**WORK INSTRUCTIONS:** Find every line below where the word "chính" occurs. Then say how many there are, giving only the number.

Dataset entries
+ + +

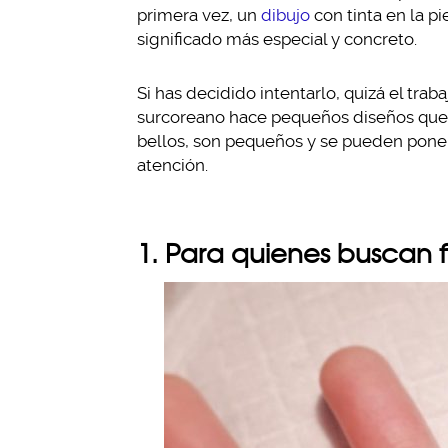
primera vez, un
dibujo
con tinta en la p
significado más especial y concreto.
Si has decidido intentarlo, quizá el trab
surcoreano hace pequeños diseños que f
bellos, son pequeños y se pueden poner 
atención.
1. Para quienes buscan f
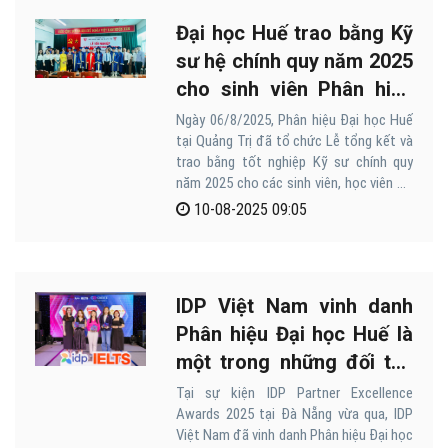
công việc. Lý do gì mà học viên đăng ký
Đại học Huế trao bằng Kỹ
học tại Phân hiệu Đại học Huế lại được
quyền lợi như vậy?
sư hệ chính quy năm 2025
cho sinh viên Phân hiệu
Quảng Trị
Ngày 06/8/2025, Phân hiệu Đại học Huế
tại Quảng Trị đã tổ chức Lễ tổng kết và
trao bằng tốt nghiệp Kỹ sư chính quy
năm 2025 cho các sinh viên, học viên đã
hoàn thành chương trình đào tạo.
10-08-2025 09:05
IDP Việt Nam vinh danh
Phân hiệu Đại học Huế là
một trong những đối tác
tốt nhất
Tại sự kiện IDP Partner Excellence
Awards 2025 tại Đà Nẵng vừa qua, IDP
Việt Nam đã vinh danh Phân hiệu Đại học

+ + +

**SOLUTION TO THE EXERCISE:** 2